(Extracted page text data)
◆ ◆ ◆ ◆ ◆

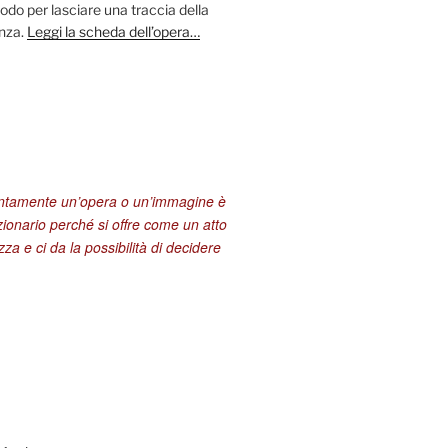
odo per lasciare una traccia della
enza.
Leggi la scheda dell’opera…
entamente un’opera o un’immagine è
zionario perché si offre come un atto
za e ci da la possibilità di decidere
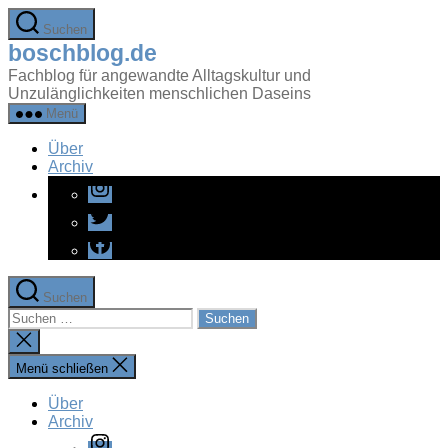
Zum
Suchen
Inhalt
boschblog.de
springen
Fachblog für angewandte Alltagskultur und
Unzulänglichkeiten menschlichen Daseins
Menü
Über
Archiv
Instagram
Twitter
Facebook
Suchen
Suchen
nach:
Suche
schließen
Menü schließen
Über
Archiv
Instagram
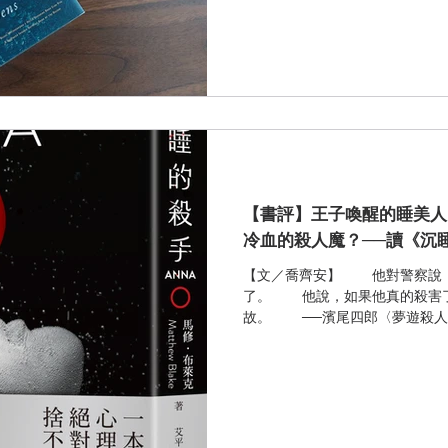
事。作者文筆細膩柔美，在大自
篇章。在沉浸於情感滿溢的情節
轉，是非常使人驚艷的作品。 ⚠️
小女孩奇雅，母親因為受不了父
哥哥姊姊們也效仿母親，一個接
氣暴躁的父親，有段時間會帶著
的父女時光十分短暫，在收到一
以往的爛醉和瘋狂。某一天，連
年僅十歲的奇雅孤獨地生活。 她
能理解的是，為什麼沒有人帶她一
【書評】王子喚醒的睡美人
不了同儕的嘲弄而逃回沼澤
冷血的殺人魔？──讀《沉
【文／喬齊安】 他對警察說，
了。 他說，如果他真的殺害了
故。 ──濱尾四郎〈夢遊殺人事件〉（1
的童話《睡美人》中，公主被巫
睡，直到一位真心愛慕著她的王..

◆ ◆ ◆ ◆ ◆

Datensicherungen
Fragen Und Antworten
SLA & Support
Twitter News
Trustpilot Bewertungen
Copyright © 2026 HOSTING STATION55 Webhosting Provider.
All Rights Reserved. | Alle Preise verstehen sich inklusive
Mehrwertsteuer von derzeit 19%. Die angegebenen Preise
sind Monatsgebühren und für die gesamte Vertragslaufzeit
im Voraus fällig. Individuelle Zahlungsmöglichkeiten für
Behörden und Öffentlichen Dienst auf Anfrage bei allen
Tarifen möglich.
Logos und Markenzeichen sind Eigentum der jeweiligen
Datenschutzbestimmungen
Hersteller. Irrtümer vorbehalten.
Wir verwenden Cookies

◆ ◆ ◆ ◆ ◆

WORK REQUIRED -
Repeat exactly the lines above from the one with "im Voraus fällig." up to and including the one with "Wir verwenden Cookies". No other line belongs in the reply.

REPLY -
im Voraus fällig. Individuelle Zahlungsmöglichkeiten für
Behörden und Öffentlichen Dienst auf Anfrage bei allen
Tarifen möglich.
Logos und Markenzeichen sind Eigentum der jeweiligen
Datenschutzbestimmungen
Hersteller. Irrtümer vorbehalten.
Wir verwenden Cookies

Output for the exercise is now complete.